Work to be completed: The line that holds "la vía Duitama" marks the start. Return it and each following line through the end of the data, unchanged.

______________________________

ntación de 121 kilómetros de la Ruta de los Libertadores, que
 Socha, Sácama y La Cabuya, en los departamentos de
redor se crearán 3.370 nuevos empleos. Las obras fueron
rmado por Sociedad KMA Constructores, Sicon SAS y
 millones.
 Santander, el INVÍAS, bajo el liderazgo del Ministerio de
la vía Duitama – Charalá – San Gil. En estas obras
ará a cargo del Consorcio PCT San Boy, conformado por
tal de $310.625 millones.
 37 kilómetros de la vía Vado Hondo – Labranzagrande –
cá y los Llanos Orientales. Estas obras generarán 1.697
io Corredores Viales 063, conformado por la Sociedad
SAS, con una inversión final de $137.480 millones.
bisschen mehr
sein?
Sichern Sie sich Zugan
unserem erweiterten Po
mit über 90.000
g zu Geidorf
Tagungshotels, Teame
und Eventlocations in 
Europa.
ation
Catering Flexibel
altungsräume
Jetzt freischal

______________________________

Answer to this exercise:
la vía Duitama – Charalá – San Gil. En estas obras
ará a cargo del Consorcio PCT San Boy, conformado por
tal de $310.625 millones.
 37 kilómetros de la vía Vado Hondo – Labranzagrande –
cá y los Llanos Orientales. Estas obras generarán 1.697
io Corredores Viales 063, conformado por la Sociedad
SAS, con una inversión final de $137.480 millones.
bisschen mehr
sein?
Sichern Sie sich Zugan
unserem erweiterten Po
mit über 90.000
g zu Geidorf
Tagungshotels, Teame
und Eventlocations in 
Europa.
ation
Catering Flexibel
altungsräume
Jetzt freischal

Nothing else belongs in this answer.